4. Memory Optimization (Background):
- Analyze memory usage patterns
- Compress old conversations into summaries
- Archive completed sessions
- Build semantic indices for faster retrieval

3. Vector Embeddings Indexing Flow (Tool Operations)

Note: Vector Embeddings serve as a tool to retrieve user project information, not as the brain/memory.

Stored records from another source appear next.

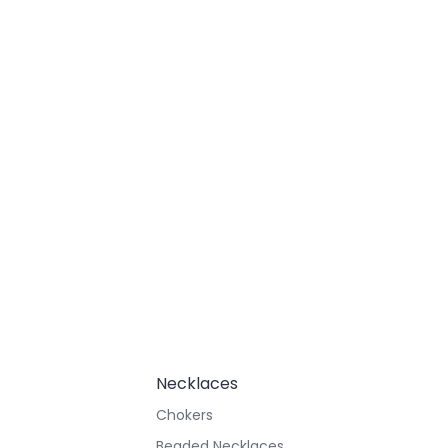
Necklaces
Chokers
Beaded Necklaces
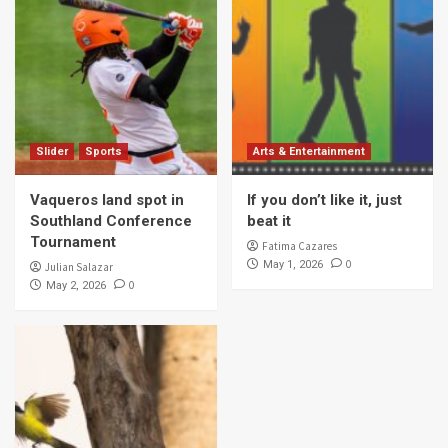
Slider
Sports
Arts & Entertainment
Vaqueros land spot in
If you don’t like it, just
Southland Conference
beat it
Tournament
Fatima Cazares
0
May 1, 2026
Julian Salazar
0
May 2, 2026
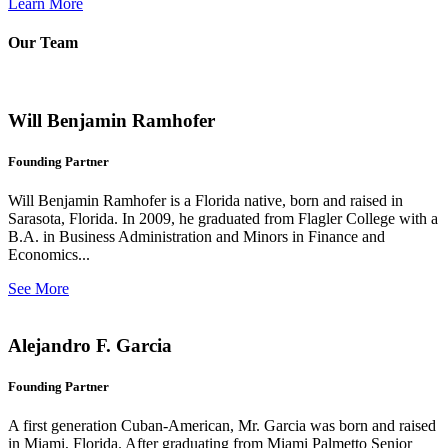
Learn More
Our Team
Will Benjamin Ramhofer
Founding Partner
Will Benjamin Ramhofer is a Florida native, born and raised in
Sarasota, Florida. In 2009, he graduated from Flagler College with a
B.A. in Business Administration and Minors in Finance and
Economics...
See More
Alejandro F. Garcia
Founding Partner
A first generation Cuban-American, Mr. Garcia was born and raised
in Miami, Florida. After graduating from Miami Palmetto Senior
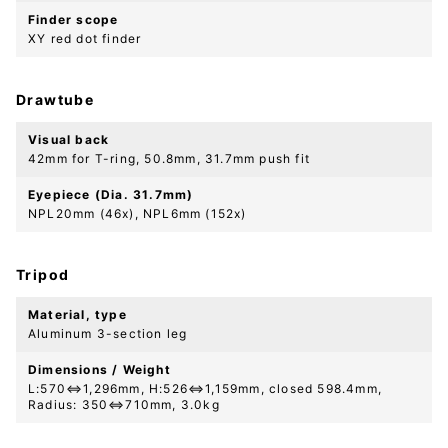
Finder scope
XY red dot finder
Drawtube
Visual back
42mm for T-ring, 50.8mm, 31.7mm push fit
Eyepiece (Dia. 31.7mm)
NPL20mm (46x), NPL6mm (152x)
Tripod
Material, type
Aluminum 3-section leg
Dimensions / Weight
L:570⇔1,296mm, H:526⇔1,159mm, closed 598.4mm,
Radius: 350⇔710mm, 3.0kg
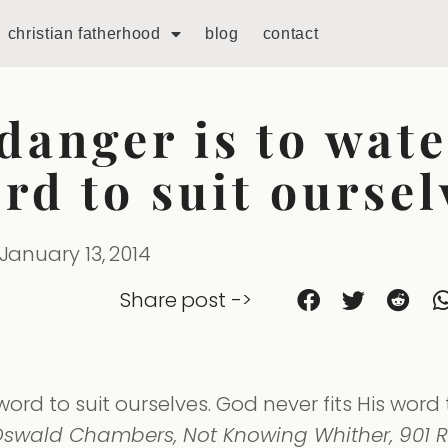
christian fatherhood
blog
contact
danger is to wat
rd to suit oursel
January 13, 2014
Share post ->
rd to suit ourselves. God never fits His word 
swald Chambers, Not Knowing Whither, 901 R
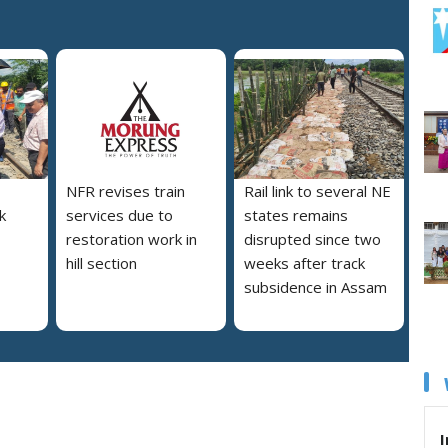
NFR revises train
Rail link to several NE
nk
services due to
states remains
restoration work in
disrupted since two
hill section
weeks after track
subsidence in Assam
I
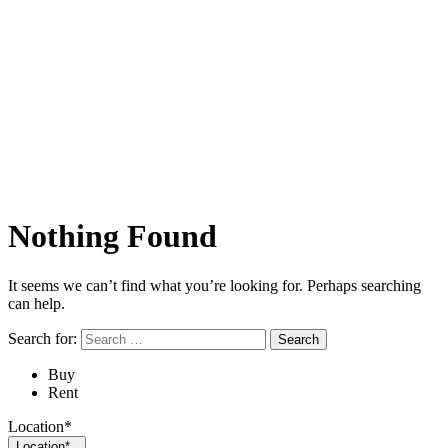
Nothing Found
It seems we can’t find what you’re looking for. Perhaps searching
can help.
Search for:
Buy
Rent
Location*
Location*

1. Project Indexing (triggered by API or webhook):
- Scan project directory for supported file types
- Filter out binary files, build artifacts, node_modules, etc.
- Chunk files into semantic segments (2048 tokens, 256 overlap)
- Generate embeddings using any Vector DB API (voyage-3.5 or voyage-code-3)
- Store chunks with embeddings in KSS (KSS://knox-ms-vectors/)
- Update project index statistics

2. Incremental Updates (on file changes):
- Detect changed files via file hash comparison
- Re-chunk and re-embed modified files via any Vector DB
- Update KSS vector store with new embeddings
- Invalidate related query cache

3. Query Processing (per request - Tool usage):
- Generate query embedding from user input via any Vector DB
- Perform cosine similarity search in vector store (KSS)
- Retrieve top-K candidates (e.g., K=30)
- Pass candidates to any rerank model
- Select top-N results (e.g., N=8)
- Format context for Plan Model
- Cache results in session for reuse

4. Context Optimization Strategy

The Memory System (Brain) and Vector Embeddings (Tool) work together to achieve unlimited context:

Memory System (Brain - KSS-based):

  1. Sliding Window: Keep recent N tokens in full detail for immediate context
  2. Intelligent Summarization: Compress older interactions while preserving key insights
  3. Semantic Indexing: Index important concepts, decisions, and patterns for retrieval
  4. Selective Loading: Load only relevant memory segments into LLM context cache
  5. Hierarchical Compression:
    • Recent (Last few turns): Full detail with all context
    • Medium-term (Last session): Key points and decisions
    • Long-term (Historical): Semantic summaries and patterns
  6. Context Cache Optimization: Structure memory to maximize LLM prompt cache hits
  7. Dynamic CRUD: Continuously update memory based on task execution
  8. Pattern Recognition: Learn from past interactions and apply to new situations

Vector Embeddings (Tool - Project Context Retrieval):

  1. Semantic Search: Retrieve relevant code/docs based on query meaning via any Vector DB
  2. Reranking: Fine-grained relevance scoring using any rerank model
  3. Caching: Cache frequent query results for faster retrieval
  4. Incremental Indexing: Update only changed files to reduce overhead
  5. Metadata Filtering: Pre-filter by file type, recency, or project area

Integration:

  • Memory System manages what context to load and when
  • Vector Embeddings provide tool for fetching relevant project information
  • LLM Context Cache benefits from Memory System's intelligent structuring
  • All three work together to break through context window limitations

The knox-ms model provides truly unlimited context through its intelligent memory management system, enabling multi-month development projects without losing context or hitting token limits.